Ich bin süchtig. Ich gestehe und gebe das freimütig zu. Ich bin süchtig nach Fußball!

Es ist mein einziges Laster, meine Leidenschaft. Ich passe Unterrichtszeiten, Übezeiten, Probenpläne und Konzertvereinbarungen den großen Spielen meiner Lieblingsmannschaft an. Wenn die Kicker des FC Bayern irgendein Fußballstadion bespielen, bin ich entweder im Stadion, ganz bestimmt aber via TV mit dabei.

Als wir in den vergangenen Monaten alle im Corona-Lockdown, der behördlich verordneten Quarantäne, verharrt sind, hat fast jeder nach einigen Wochen des Verzichts gespürt, welche Gewohnheiten im Besonderen fehlen. Die wöchentliche Jogging-Runde mit Freunden, der scharfe Diskurs am Stammtisch, die gewohnten Besuche bei Verwandten oder das gemeinsame Erlebnis, Musik zu hören. In meinem Fall war es König Fußball.

Auf mich hat der rollende Ball eine magische Wirkung. Das Spiel inspiriert, entspannt, emotionalisiert mich zugleich. Mit dem Innen- oder Außenrist dem Ball eine Drehung geben, sodass der entweder im Tor, im freien Raum der gegnerischen Mannschaft oder am Fuß des Mitspielers landet. Von diesen Momenten träume ich manchmal.
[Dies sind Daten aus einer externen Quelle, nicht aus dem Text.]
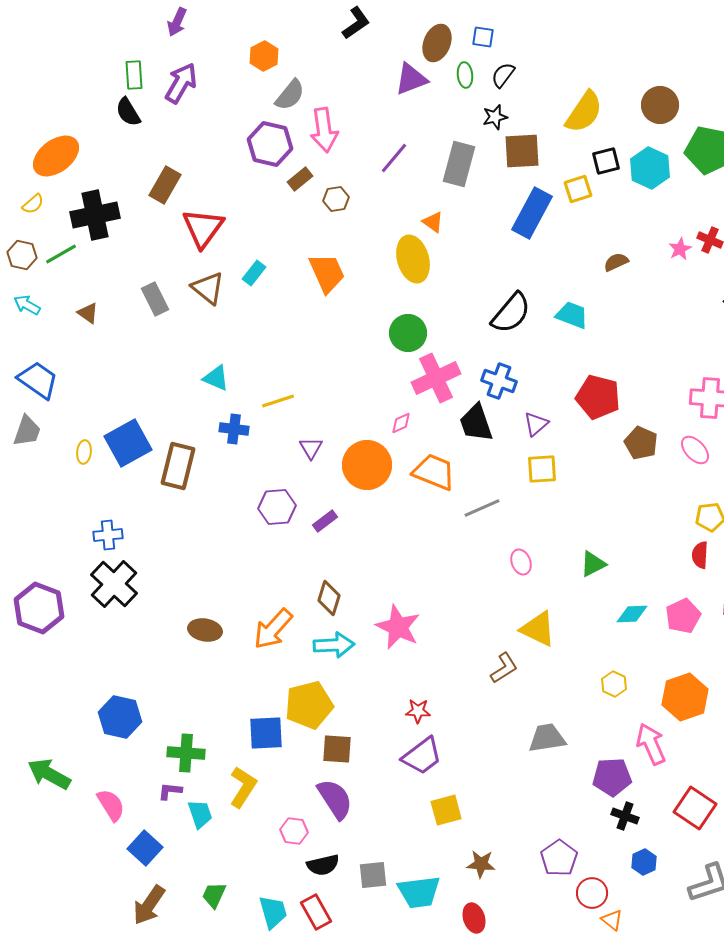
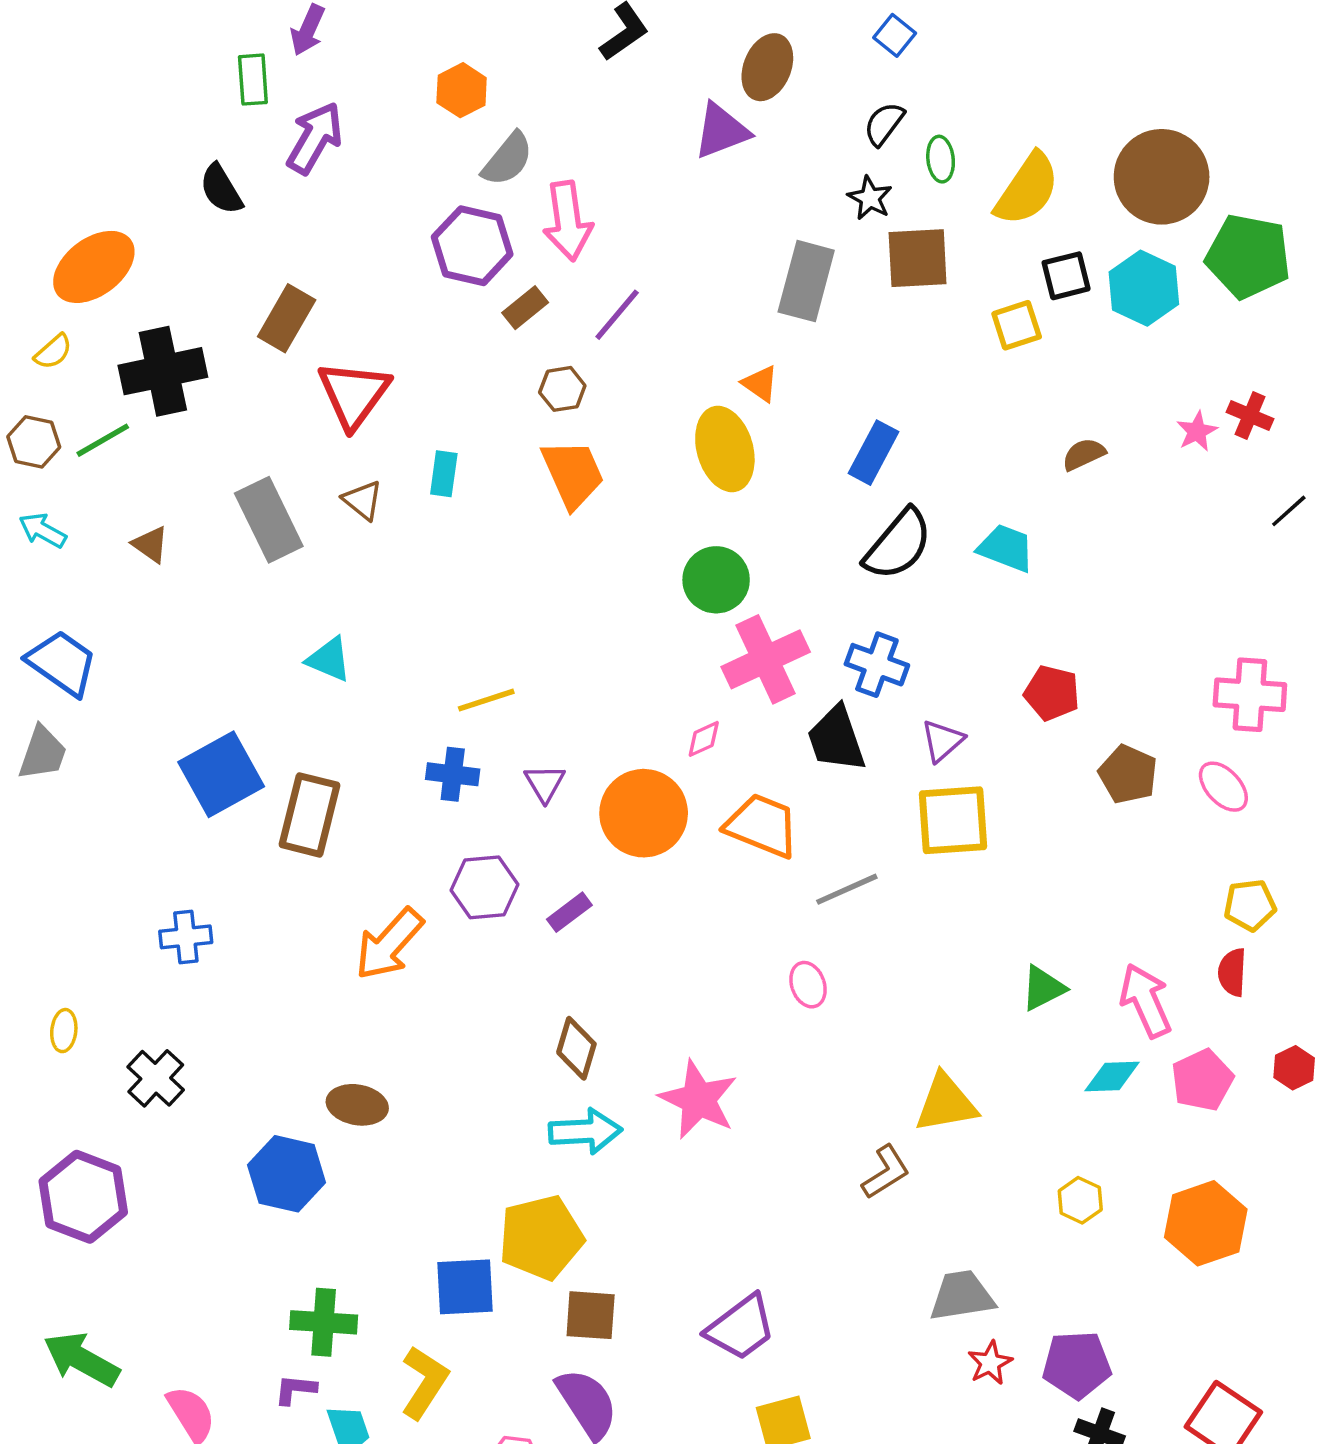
blue square: (483, 37) -> (895, 35), moved, turned 30
green rectangle: (134, 75) -> (253, 80), moved
green ellipse: (465, 75) -> (941, 159), moved
brown circle: (660, 105) -> (1162, 177), size x1.4
black star: (495, 117) -> (870, 198), turned -30
purple line: (394, 158) -> (617, 315), moved
brown hexagon: (336, 199) -> (562, 389), moved
blue rectangle: (532, 213) -> (873, 453), moved, size x0.7
cyan rectangle: (254, 273) -> (444, 474), turned -30
brown triangle: (208, 288) -> (363, 500), size x0.7
gray rectangle: (155, 299) -> (269, 520), size x1.4
cyan triangle: (216, 378) -> (329, 659), moved
red pentagon: (598, 397) -> (1052, 693), size x0.7
blue cross: (234, 429) -> (453, 774), moved
yellow ellipse: (84, 452) -> (64, 1031), moved
yellow square: (542, 469) -> (953, 820), size x1.4
pink ellipse: (521, 562) -> (808, 985), moved
black cross: (114, 584) -> (156, 1078), moved, size x0.7
purple hexagon: (39, 608) -> (83, 1197), moved
orange arrow: (273, 629) -> (389, 944), moved
yellow triangle: (538, 629) -> (946, 1103), turned -36
red star: (418, 711) -> (990, 1363), moved, turned -30
blue hexagon: (120, 717) -> (287, 1174), moved
pink arrow: (651, 744) -> (1146, 1001), moved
Taktische Grundordnungen, Timing im Konter, Pressingformationen, pädagogische Kniffe der Trainer, um ihre Spieler im richtigen Moment zu Höchstleistungen zu bringen. Ich könnte ständig Fußball spielen, über Fußball reden oder, einer meditativen Übung gleichend, das Spiel stundenlang beobachten.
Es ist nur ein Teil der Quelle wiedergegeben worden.